CR 17: Probabilistic Methods with Application to Large Graphs
No specialized knowledge required, however basic notions in graph theory, algorithms and discrete probability will help.
Dealing with large (real life) graphs leads to several problems among which one can highlight
two major questions: How to generate them? and How to make computations on them? These two
directions have a common feature in the sense that one cannot access the full graph, but only parts
of it. This refines our approach into : How to generate a graph under some constraints (usually
local ones like degree, density of triangles, etc)? and How to compute properties of the graph
under statistical knowledge?
These question are far reaching, and the objective of this course is to introduce some
(usually probabilistic) tools to this purpose.

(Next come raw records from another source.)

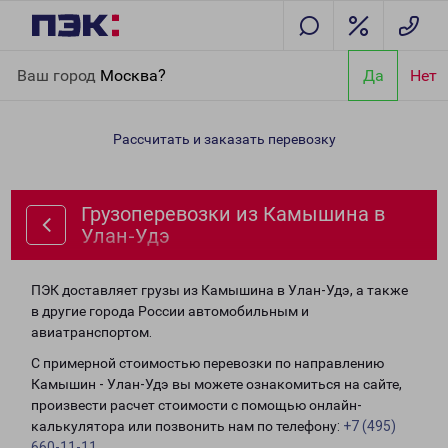
Главная
Направления
Грузоперевозки из Камышина в Улан-
Ваш город
Москва?
Да
Нет
Удэ
Рассчитать и заказать перевозку
Грузоперевозки из Камышина в
Улан-Удэ
ПЭК доставляет грузы из Камышина в Улан-Удэ, а также
в другие города России автомобильным и
авиатранспортом.
С примерной стоимостью перевозки по направлению
Камышин - Улан-Удэ вы можете ознакомиться на сайте,
произвести расчет стоимости с помощью онлайн-
калькулятора или позвонить нам по телефону:
+7 (495)
660-11-11
.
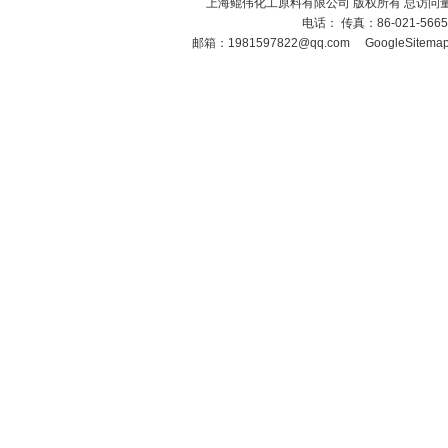
上海鲲伟化工原料有限公司 版权所有 总访问
电话： 传真：86-021-566
邮箱：
1981597822@qq.com
GoogleSitema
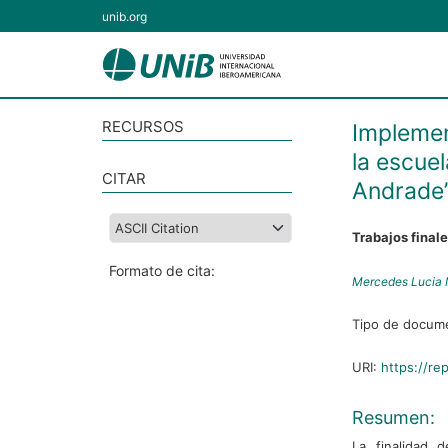
unib.org
RECURSOS
Implemen
la escue
CITAR
Andrade
Trabajos final
Formato de cita:
Mercedes Lucia 
Tipo de docum
URI:
https://re
Resumen:
La finalidad 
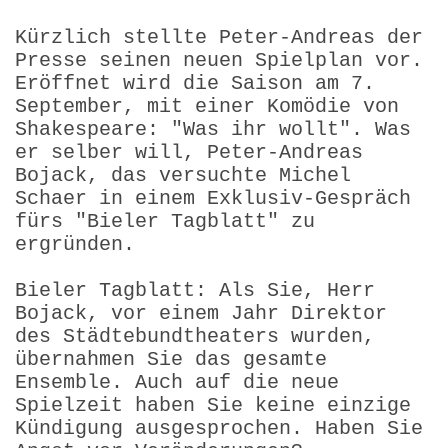
Kürzlich stellte Peter-Andreas der
Presse seinen neuen Spielplan vor.
Eröffnet wird die Saison am 7.
September, mit einer Komödie von
Shakespeare: "Was ihr wollt". Was
er selber will, Peter-Andreas
Bojack, das versuchte Michel
Schaer in einem Exklusiv-Gespräch
fürs "Bieler Tagblatt" zu
ergründen.
Bieler Tagblatt: Als Sie, Herr
Bojack, vor einem Jahr Direktor
des Städtebundtheaters wurden,
übernahmen Sie das gesamte
Ensemble. Auch auf die neue
Spielzeit haben Sie keine einzige
Kündigung ausgesprochen. Haben Sie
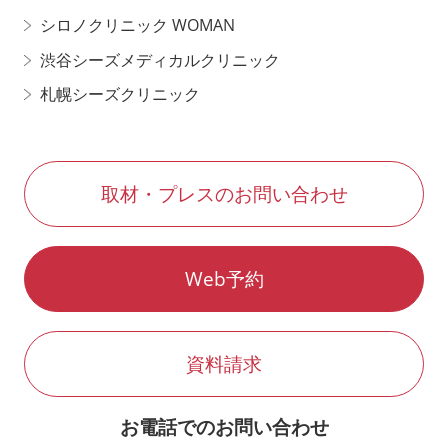
シロノクリニック WOMAN
渋谷シーズメディカルクリニック
札幌シーズクリニック
取材・プレスのお問い合わせ
Web予約
資料請求
お電話でのお問い合わせ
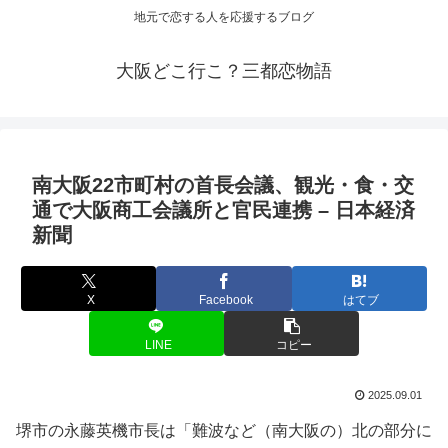
地元で恋する人を応援するブログ
大阪どこ行こ？三都恋物語
南
大阪
22市町村の首長会議、
観光
・食・交
通で
大阪
商工会議所と官民連携 – 日本経済
新聞
X
Facebook
はてブ
LINE
コピー
2025.09.01
堺市の永藤英機市長は「難波など（南大阪の）北の部分に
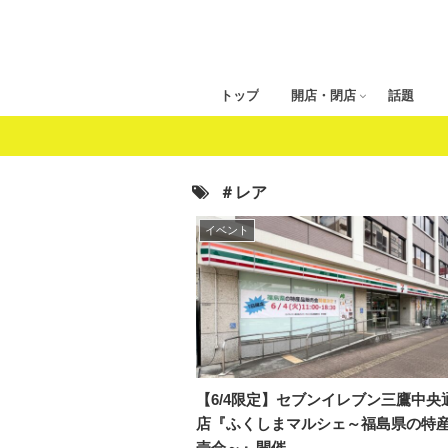
トップ
開店・閉店
話題
＃レア
イベント
【6/4限定】セブンイレブン三鷹中央
店『ふくしまマルシェ～福島県の特
売会～』開催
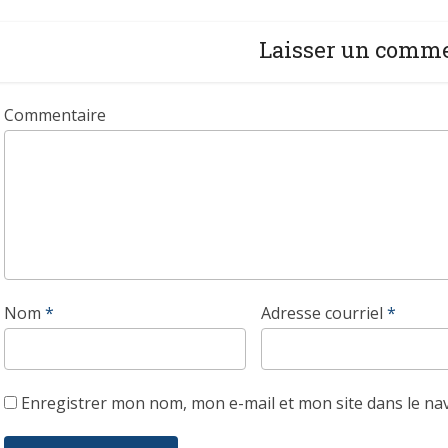
Laisser un comm
Commentaire
Nom
*
Adresse courriel
*
Enregistrer mon nom, mon e-mail et mon site dans le n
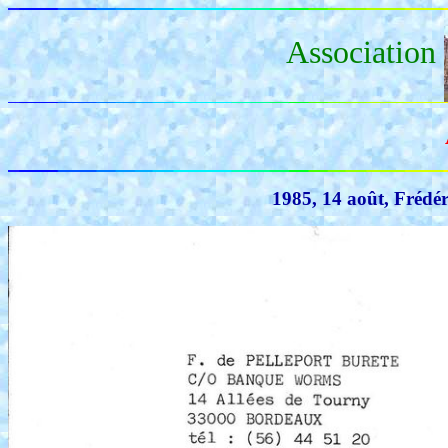
Association
1985, 14 août, Frédér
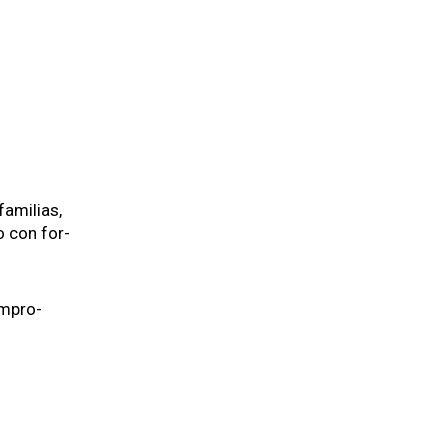
amil­ias,
o con for­
om­pro­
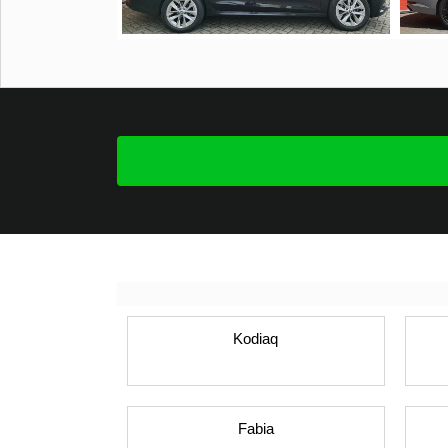
Kodiaq
Fabia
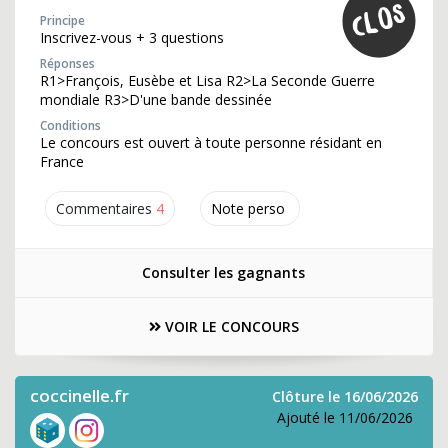
Principe
Inscrivez-vous + 3 questions
Réponses
R1>François, Eusèbe et Lisa R2>La Seconde Guerre
mondiale R3>D'une bande dessinée
Conditions
Le concours est ouvert à toute personne résidant en
France
Commentaires
4
Note perso
Consulter les gagnants
VOIR LE CONCOURS
coccinelle.fr
Clôture le 16/06/2026
Ajouté le 11/06/2026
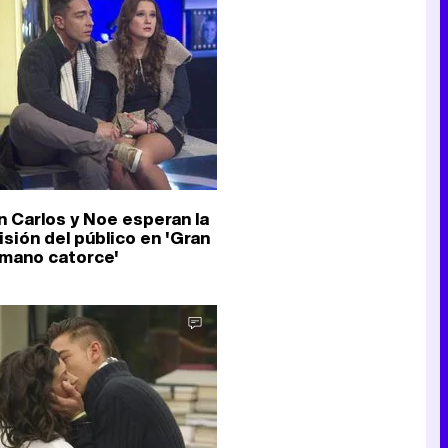
Canción ganadora de Eurovisión 2026: DARA con "Bangaranga" por Bulgaria
n Carlos y Noe esperan la
isión del público en 'Gran
mano catorce'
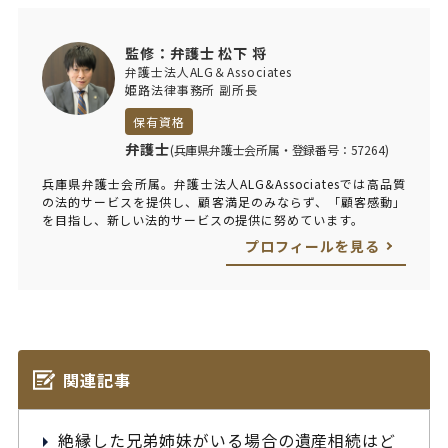
監修：弁護士 松下 将
弁護士法人ALG＆Associates
姫路法律事務所 副所長
保有資格
弁護士
(兵庫県弁護士会所属・登録番号：57264)
兵庫県弁護士会所属。弁護士法人ALG&Associatesでは高品質
の法的サービスを提供し、顧客満足のみならず、「顧客感動」
を目指し、新しい法的サービスの提供に努めています。
プロフィールを見る
関連記事
絶縁した兄弟姉妹がいる場合の遺産相続はど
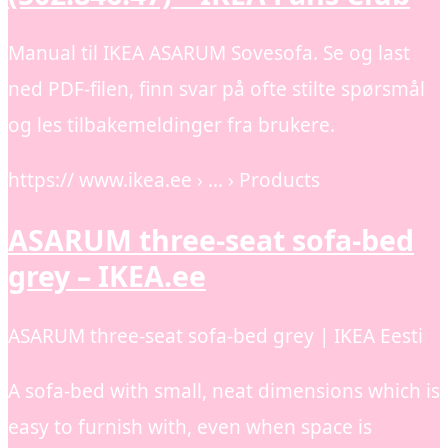
Manual til IKEA ASARUM Sovesofa. Se og last
ned PDF-filen, finn svar på ofte stilte spørsmål
og les tilbakemeldinger fra brukere.
https:// www.ikea.ee › … › Products
ASARUM three-seat sofa-bed
grey – IKEA.ee
ASARUM three-seat sofa-bed grey | IKEA Eesti
A sofa-bed with small, neat dimensions which is
easy to furnish with, even when space is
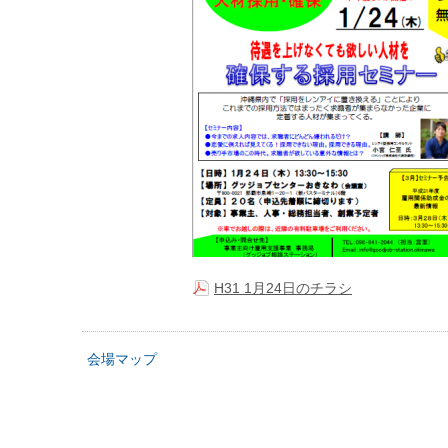
H31 1月24日のチラシ
会場マップ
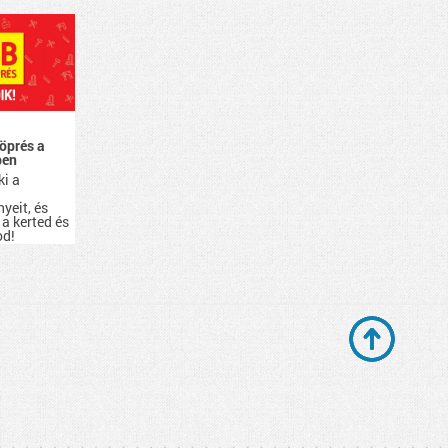
öprés a
ben
ki a
yeit, és
 a kerted és
od!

1) Szemeredi Regularity Lemma. Applications to graph property-testing.
The celebrated regularity lemma asserts that every dense graph can be partitioned in a constant number of parts in such
a way that (nearly) all pairs of parts form a random looking bipartite graph. The most famous
applications of it concerns Ramsey theory: when a structure is dense enough (dense set of integers, or
dense graph), one can find many regular substructures (arithmetic progressions, or certain types
of subgraphs). One very nice consequence of the Regularity Lemma is that it certifies that
some properties can be tested, with good confidence, by sampling only a constant number of vertices, hence giving
constant time algorithms.
2) Random graphs.
Erdos-Renyi model, classical thresholds (applications of the first and second moment method). Random graphs with constraints (fixed degree,
triangle-free graphs, power-law distribution on the degrees, etc).
3) Graph limits. Flag algebras.
As mentioned previously, some important parameters for large graphs are statistical, like
the density of edges, triangles, etc. Intuitively, two large graphs are "similar"
if their densities of small subgraphs are "close enough". To get some grasp on this kind
of intuition, Lovasz introduced the notion of graph limit, where a sequence of graphs
is converging if all densities of finite graphs are converging. The very nice point
of considering graph limits instead of large graphs is that low error terms are neglected
in the limit, which gives rise to some relations between densities of subgraphs.
The natural context to manipulate these relations are Razborov's Flag algebras, in which
we can write for instance:
which sense will be explained in this course (teaser).
The notion of graph limits and related concepts are clearly established for dense graphs. We will also mention attempts to define suitable convergence notions and limit objects in the sparse case.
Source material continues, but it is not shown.